• **WHAT IS NEEDED**
Return, verbatim and in full, the records that follow, but not their pictures.

(Dataset entries)
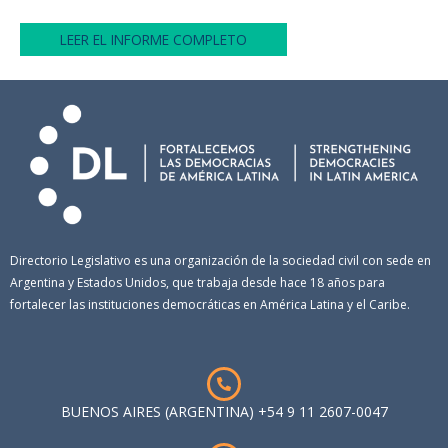
LEER EL INFORME COMPLETO
Directorio Legislativo es una organización de la sociedad civil con sede en
Argentina y Estados Unidos, que trabaja desde hace 18 años para
fortalecer las instituciones democráticas en América Latina y el Caribe.
BUENOS AIRES (ARGENTINA) +54 9 11 2607-0047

• **SOLVED PROBLEM**
LEER EL INFORME COMPLETO
Directorio Legislativo es una organización de la sociedad civil con sede en
Argentina y Estados Unidos, que trabaja desde hace 18 años para
fortalecer las instituciones democráticas en América Latina y el Caribe.
BUENOS AIRES (ARGENTINA) +54 9 11 2607-0047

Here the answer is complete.